Période de crise, de catastrophes, de fléau. Réfugiés, cadavres, misères. Cela dure et ne s’éclaire souvent que de soubresauts, ici ou là des individus qui se libèrent, juste un temps, avant que la matraque, le baril de chlore ou la famine ne revienne. Il y a de quoi être un brin pessimiste. Abandonner son idéal chiffonné par la réalité du malheur, renoncer à l’espoir que l’on a dans la vie d’un monde peut-être meilleur.
Avant tout ça, avant Alep, Trump, les fachos à nos portes (les ont-ils jamais quitté ?), Fillon ou Valls et j’en passe, c’était pourtant la même. On a oublié déjà les financiers et leurs triple A quand les financiers ruinaient des villes entières ; déjà oubliés les meurtres policiers quand on encensait ces parasites d’avoir courageusement fait leur métier en ne servant à rien. Et maintenant ces réfugiés dont il faut avoir peur, qu’on « puce » comme du bétail, mais avec beaucoup plus d’humanité. Mais bientôt, sur le modèle de l’Office Alimentaire Vétérinaire (OAV), évaluera t-on le bien être des réfugiés avant leur abatage1 à défaut de camp de concentration disponibles.
Demain, il y aura des statues de généraux en granit bleu dans les rues d’Alep et des rues au nom de policiers assassins. Il y a bien une avenue Thiers à Bordeaux. Le savant comme le politique expliquent à ceux qui n’ont rien compris à ce monde que c’est l’heure du nationalisme, du repli sur soi, de la peur de la mondialisation. Le pouvoir échappe ici ou là à celui qui s’en était déjà repu. Ailleurs et quelques cadavres plus tard, il revient aux dynasties autoproclamées. En commun, ces braves gens n’ont que le pouvoir qu’on leur laisse bien volontiers, La Boétie n’est pas né de la dernière pluie.

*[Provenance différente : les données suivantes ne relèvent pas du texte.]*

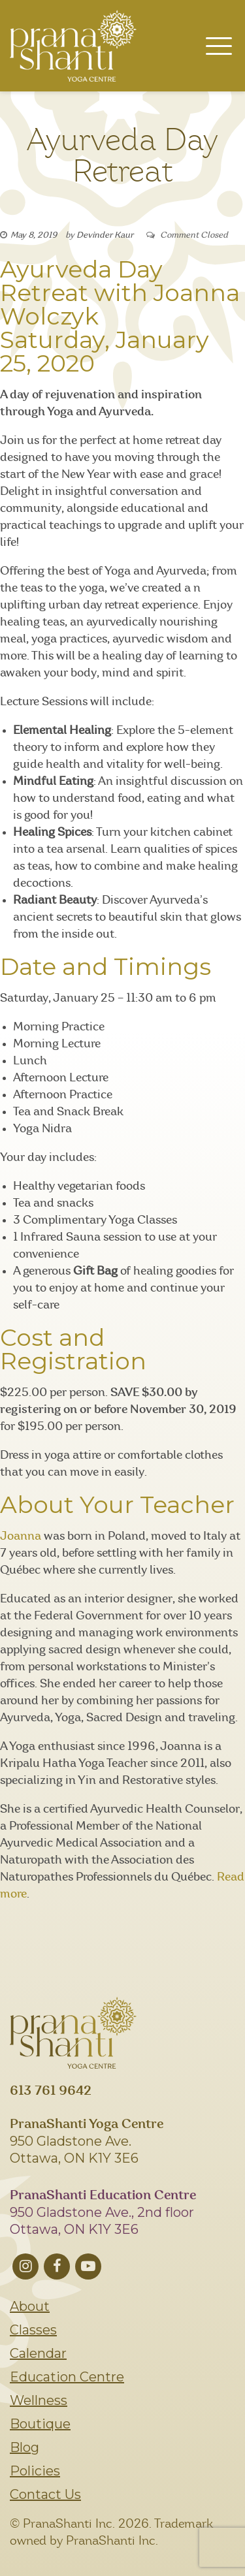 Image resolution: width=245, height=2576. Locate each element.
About (30, 2306)
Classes (33, 2330)
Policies (35, 2471)
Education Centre (67, 2377)
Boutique (40, 2424)
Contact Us (45, 2494)
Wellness (38, 2400)
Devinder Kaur (104, 235)
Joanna (20, 1536)
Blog (24, 2447)
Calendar (38, 2353)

Puis l’on vous donne pour festin la foire électorale où chaque comédien- candidat, à qui mieux-mieux, se réclamera du peuple, ce peuple qui ne se trompe jamais. L’histoire en est la preuve. J’ai entendu : « peuple français », je ne mens pas. Je n’ose pas dire les autres outrances à la raison que j’ai pu également entendre, mes oreilles en souffrent encore. Certains peut-être iront élire des individus que l’on sait pourtant fragiles. Qui confierait son enfant ou sa vieille mère malade à un politicien ? Quelle confiance avoir en un être humain prétendant me gouverner quand je ne demande rien? De quel droit m’imposerait-on d’être gouvernable et donc de renoncer à ma liberté ?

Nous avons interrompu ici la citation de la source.